▶ WHAT YOU SHOULD DO: Restate the records below word for word, and omit the images they hold.

▶ RECORDS SHOWN:
★ ★ ★
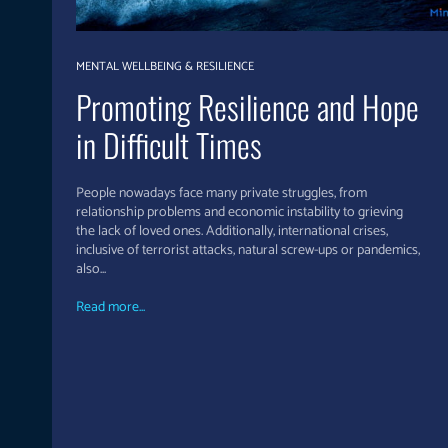
MENTAL WELLBEING & RESILIENCE
Promoting Resilience and Hope
in Difficult Times
People nowadays face many private struggles, from
relationship problems and economic instability to grieving
the lack of loved ones. Additionally, international crises,
inclusive of terrorist attacks, natural screw-ups or pandemics,
also...
Read more...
★ ★ ★
▶ EXERCISE ANSWER:
MENTAL WELLBEING & RESILIENCE
Promoting Resilience and Hope
in Difficult Times
People nowadays face many private struggles, from
relationship problems and economic instability to grieving
the lack of loved ones. Additionally, international crises,
inclusive of terrorist attacks, natural screw-ups or pandemics,
also...
Read more...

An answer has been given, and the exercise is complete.